Le locataire du perchoir devait inaugurer son programme d’auditions par des entretiens avec les représentants du tissu associatif pied-noir et harki. Autrement dit, le camp favorable à la teneur de la loi du 23 février qui a poussé par des pressions diverses à l’adoption du très controversé article 4 suggérant aux enseignants d’histoire de faire valoir «le rôle positif» de la France pendant la colonisation. Aucune indication n’était disponible, hier en fin d’après-midi, sur la teneur des conversations et les idées émises par les uns et les autres. Un parlementaire de gauche exclut le moindre changement de cap de cette mouvance vis-à-vis de la teneur de la loi de février. «Face à la mobilisation des historiens, de la société civile et de la gauche, les milieux rapatriés et harkis vont s’efforcer de tout mettre en oeuvre pour préserver l’article 4», a-t-il indiqué au Quotidien d’Oran.
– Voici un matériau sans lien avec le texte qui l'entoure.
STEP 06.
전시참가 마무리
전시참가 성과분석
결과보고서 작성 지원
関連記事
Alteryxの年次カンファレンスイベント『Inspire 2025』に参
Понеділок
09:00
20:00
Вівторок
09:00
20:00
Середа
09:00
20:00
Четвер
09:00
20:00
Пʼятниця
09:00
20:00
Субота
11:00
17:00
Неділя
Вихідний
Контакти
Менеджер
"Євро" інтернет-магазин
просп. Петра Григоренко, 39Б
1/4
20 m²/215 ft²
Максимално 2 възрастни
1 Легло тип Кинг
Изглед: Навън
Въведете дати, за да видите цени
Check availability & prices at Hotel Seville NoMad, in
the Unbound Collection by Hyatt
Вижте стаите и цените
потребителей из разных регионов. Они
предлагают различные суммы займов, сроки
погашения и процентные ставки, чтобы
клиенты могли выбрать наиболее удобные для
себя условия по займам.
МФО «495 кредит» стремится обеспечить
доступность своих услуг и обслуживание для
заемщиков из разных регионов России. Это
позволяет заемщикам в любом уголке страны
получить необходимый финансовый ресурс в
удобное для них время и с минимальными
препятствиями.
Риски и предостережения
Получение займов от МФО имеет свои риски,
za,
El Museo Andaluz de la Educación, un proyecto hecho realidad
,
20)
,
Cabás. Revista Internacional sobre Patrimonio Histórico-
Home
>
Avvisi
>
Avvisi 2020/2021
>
Dans la foulée, Jean-Louis Debré rencontrera au courant de cette semaine des juristes et des historiens. Avec les premiers, il sera question, sans doute, d’une question d’école qui a largement cristallisé la controverse depuis février 2005: le législateur a-t-il vocation à faire oeuvre d’histoire et de mémoire ?

Premier magistrat de France, Jacques Chirac a anticipé les débats dans son intervention télévisée du 9 décembre en déniant aux députés toute irruption dans le champ de l’histoire et de la mémoire. Presque au même moment, deux figures de proue de l’équipe présidentielle, le Premier ministre Dominique de Villepin et la ministre de la Défense Michèle Alliot-Marie, ont tenu un discours quasiment similaire. Les juristes partis, Jean-Louis Debré, autre proche du chef de l’Etat, ouvrira les portes de son bureau aux historiens, pan le plus mobilisé dans la campagne pour l’abrogation. Rien n’a filtré sur la liste des historiens appelés à alimenter le «background» du président de l’Assemblée nationale pour les besoins de ses recommandations.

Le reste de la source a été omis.